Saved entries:
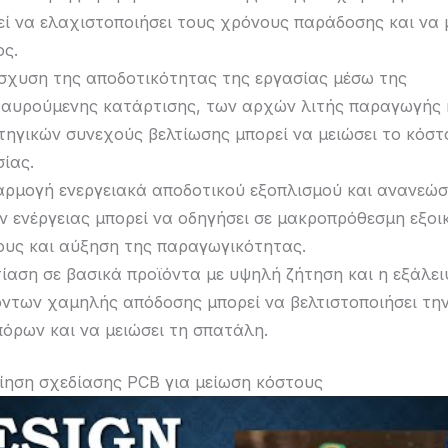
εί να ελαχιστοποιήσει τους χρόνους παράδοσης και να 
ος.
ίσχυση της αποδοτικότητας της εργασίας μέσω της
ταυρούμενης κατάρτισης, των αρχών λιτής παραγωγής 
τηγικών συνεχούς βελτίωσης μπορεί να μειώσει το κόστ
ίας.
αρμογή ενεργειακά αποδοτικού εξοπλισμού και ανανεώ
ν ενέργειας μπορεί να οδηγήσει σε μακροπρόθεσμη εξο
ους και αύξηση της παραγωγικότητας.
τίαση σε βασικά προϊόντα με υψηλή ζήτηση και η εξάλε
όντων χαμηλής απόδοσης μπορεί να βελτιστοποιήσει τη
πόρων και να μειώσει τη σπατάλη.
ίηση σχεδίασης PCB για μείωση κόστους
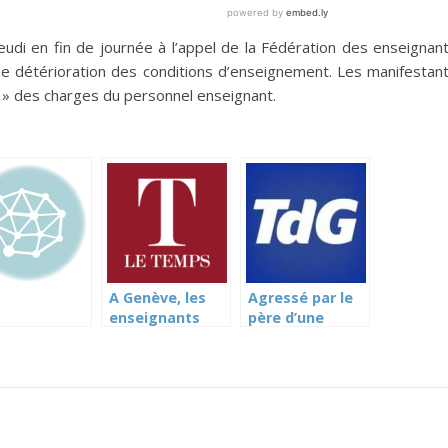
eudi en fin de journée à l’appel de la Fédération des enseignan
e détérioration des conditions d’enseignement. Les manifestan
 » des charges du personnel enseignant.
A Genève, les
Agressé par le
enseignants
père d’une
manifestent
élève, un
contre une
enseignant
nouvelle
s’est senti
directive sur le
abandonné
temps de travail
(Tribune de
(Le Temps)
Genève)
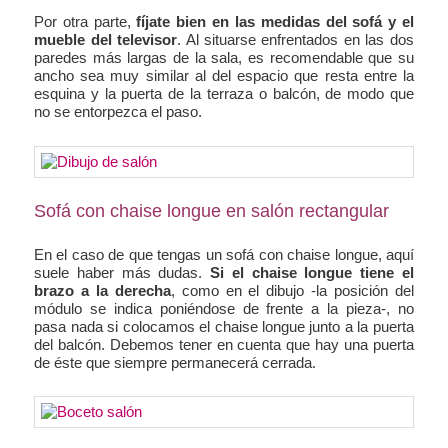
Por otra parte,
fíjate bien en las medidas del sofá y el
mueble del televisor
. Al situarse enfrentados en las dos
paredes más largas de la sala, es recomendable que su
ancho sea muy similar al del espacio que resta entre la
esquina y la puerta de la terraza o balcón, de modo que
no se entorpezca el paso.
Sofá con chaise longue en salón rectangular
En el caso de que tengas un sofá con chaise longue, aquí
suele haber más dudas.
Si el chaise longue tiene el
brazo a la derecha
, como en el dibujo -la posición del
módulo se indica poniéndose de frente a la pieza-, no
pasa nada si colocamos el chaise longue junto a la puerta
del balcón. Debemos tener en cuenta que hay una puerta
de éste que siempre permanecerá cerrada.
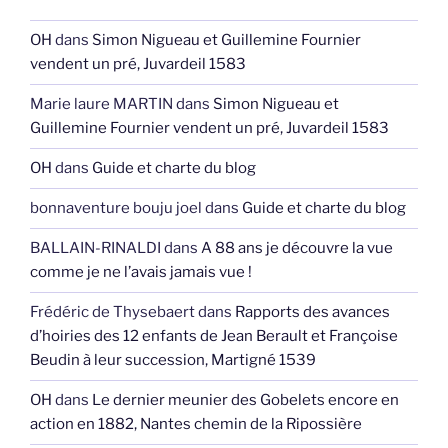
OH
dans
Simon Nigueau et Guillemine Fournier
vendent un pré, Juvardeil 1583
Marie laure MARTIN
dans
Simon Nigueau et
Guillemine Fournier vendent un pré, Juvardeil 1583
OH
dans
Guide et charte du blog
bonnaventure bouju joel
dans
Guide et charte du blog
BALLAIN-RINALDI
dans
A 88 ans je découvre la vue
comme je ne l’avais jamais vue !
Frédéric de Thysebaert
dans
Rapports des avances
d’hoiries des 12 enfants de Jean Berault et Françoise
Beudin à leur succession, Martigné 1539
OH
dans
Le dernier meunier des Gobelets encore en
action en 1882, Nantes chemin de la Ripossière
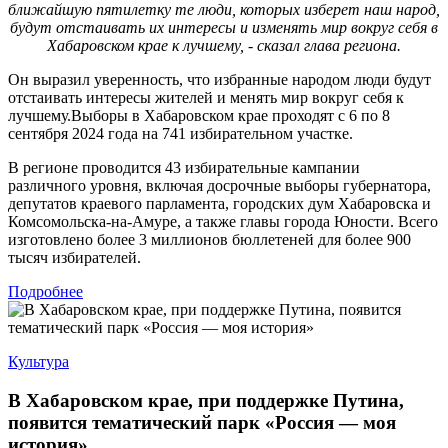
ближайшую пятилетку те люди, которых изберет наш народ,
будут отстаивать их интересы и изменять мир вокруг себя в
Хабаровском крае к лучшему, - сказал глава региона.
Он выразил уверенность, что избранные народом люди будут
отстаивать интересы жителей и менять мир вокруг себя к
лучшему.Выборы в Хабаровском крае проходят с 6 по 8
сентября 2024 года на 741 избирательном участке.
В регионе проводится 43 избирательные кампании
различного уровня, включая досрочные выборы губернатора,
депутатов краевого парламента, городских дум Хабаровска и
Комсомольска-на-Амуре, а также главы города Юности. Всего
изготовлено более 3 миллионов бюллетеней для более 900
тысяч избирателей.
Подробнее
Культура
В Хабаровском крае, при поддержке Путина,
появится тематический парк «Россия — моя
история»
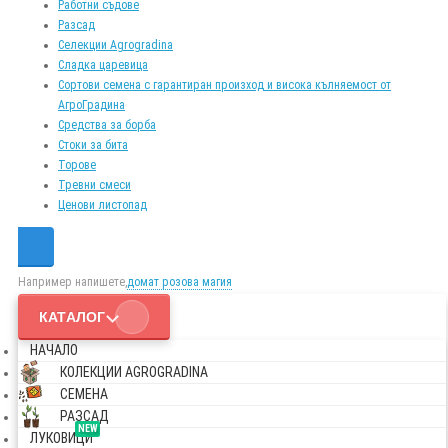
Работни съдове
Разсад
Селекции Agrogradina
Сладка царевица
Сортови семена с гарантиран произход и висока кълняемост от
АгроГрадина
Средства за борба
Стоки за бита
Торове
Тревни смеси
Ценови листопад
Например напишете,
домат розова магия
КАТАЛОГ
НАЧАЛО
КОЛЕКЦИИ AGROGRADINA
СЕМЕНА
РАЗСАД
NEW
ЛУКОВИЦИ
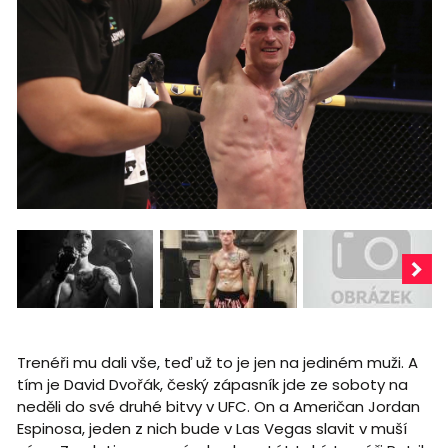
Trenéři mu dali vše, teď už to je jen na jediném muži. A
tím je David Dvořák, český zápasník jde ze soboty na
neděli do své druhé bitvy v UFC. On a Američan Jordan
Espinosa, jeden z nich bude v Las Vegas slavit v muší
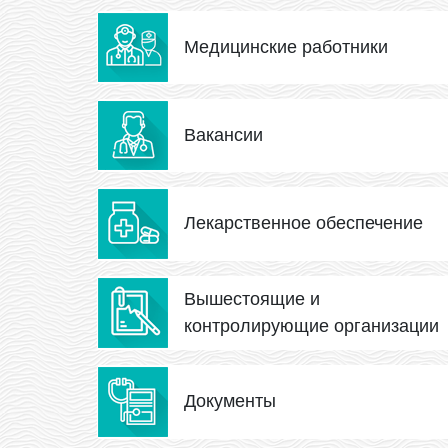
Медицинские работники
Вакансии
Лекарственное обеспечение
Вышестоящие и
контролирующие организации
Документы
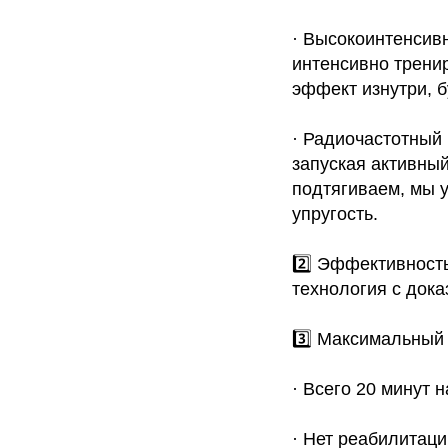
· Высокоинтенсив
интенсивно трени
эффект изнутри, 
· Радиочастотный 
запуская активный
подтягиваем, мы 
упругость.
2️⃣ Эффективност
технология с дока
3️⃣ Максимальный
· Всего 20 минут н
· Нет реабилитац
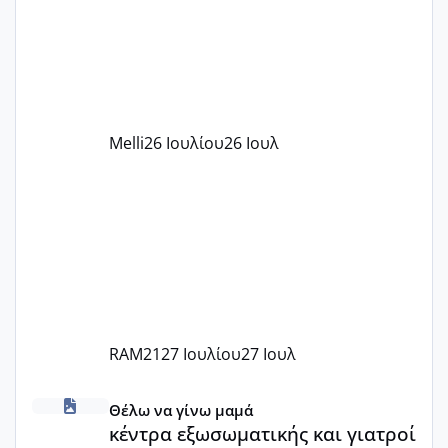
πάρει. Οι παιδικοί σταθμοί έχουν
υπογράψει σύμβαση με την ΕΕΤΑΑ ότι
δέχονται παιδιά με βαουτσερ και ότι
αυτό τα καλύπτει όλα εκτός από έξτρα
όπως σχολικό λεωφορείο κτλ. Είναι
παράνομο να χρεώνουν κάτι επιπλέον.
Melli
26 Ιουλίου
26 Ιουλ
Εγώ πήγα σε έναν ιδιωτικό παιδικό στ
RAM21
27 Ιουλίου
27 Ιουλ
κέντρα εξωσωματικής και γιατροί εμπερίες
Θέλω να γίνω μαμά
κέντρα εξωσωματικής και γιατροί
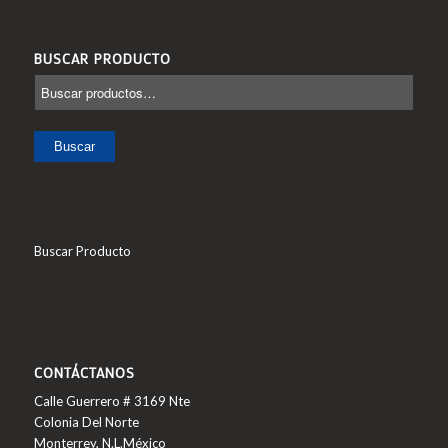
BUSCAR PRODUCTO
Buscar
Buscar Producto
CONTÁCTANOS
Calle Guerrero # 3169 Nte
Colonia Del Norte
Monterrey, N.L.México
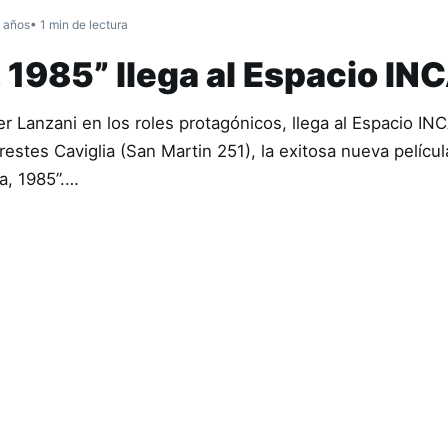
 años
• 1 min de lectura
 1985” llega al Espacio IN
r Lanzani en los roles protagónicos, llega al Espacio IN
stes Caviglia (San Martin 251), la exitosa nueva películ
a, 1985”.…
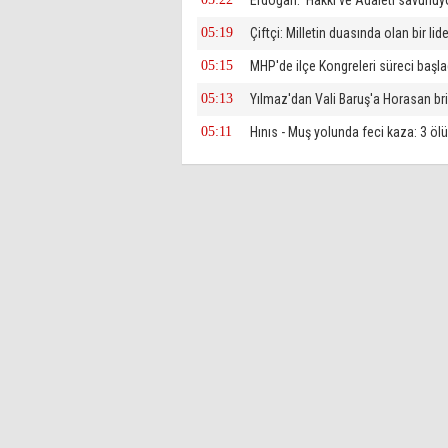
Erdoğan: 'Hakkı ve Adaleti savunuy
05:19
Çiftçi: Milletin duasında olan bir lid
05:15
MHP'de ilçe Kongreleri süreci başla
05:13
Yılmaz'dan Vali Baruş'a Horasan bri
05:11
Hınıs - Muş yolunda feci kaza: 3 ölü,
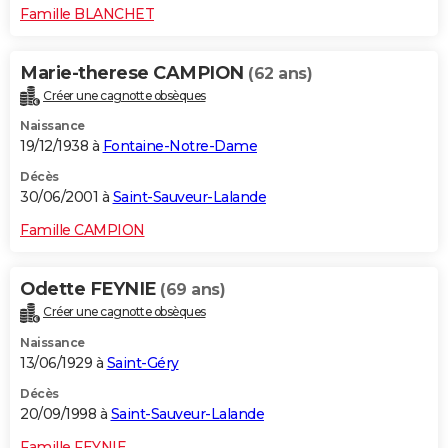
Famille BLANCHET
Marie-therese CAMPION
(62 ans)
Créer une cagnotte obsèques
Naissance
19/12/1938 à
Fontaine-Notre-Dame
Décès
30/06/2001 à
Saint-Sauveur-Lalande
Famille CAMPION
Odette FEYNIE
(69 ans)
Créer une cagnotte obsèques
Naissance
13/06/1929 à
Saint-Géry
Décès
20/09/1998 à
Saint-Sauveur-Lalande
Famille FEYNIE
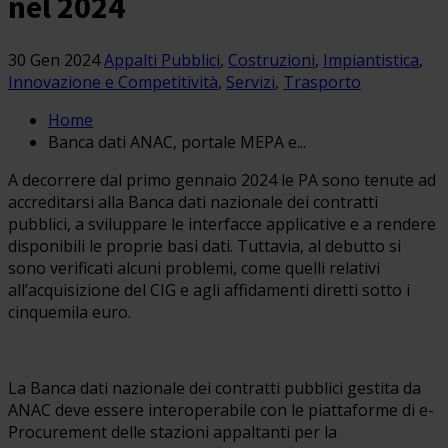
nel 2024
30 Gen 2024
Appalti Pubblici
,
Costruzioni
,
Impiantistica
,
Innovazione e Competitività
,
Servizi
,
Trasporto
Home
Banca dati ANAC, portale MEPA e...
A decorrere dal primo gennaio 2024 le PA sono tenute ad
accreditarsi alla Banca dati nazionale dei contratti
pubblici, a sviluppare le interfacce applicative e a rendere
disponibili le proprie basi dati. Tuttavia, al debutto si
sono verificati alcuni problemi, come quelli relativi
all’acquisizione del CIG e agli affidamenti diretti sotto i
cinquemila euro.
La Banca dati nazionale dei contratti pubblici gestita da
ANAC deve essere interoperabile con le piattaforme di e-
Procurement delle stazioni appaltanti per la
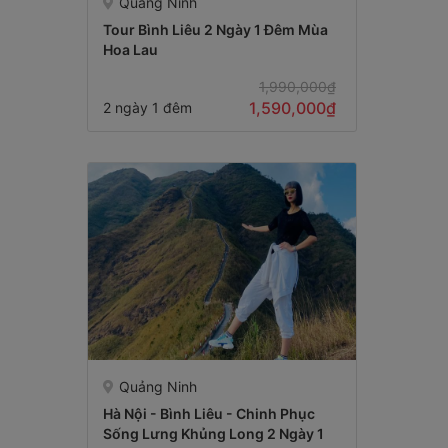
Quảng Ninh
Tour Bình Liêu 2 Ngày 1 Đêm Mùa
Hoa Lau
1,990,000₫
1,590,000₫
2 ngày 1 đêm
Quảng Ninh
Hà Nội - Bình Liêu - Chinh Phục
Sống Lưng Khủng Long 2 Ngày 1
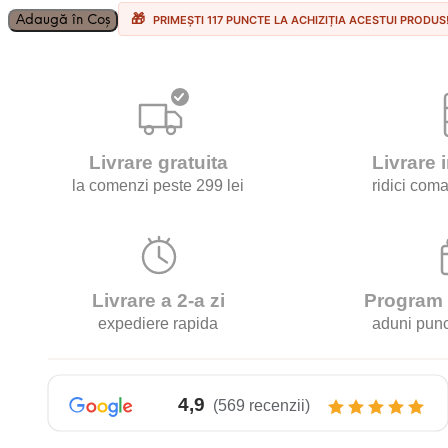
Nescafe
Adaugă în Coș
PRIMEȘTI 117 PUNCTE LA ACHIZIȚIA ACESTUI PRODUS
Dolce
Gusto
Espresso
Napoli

● Directions for this task
Only a number should be returned: the count of lines above that include "себя".

● Solution to the exercise
2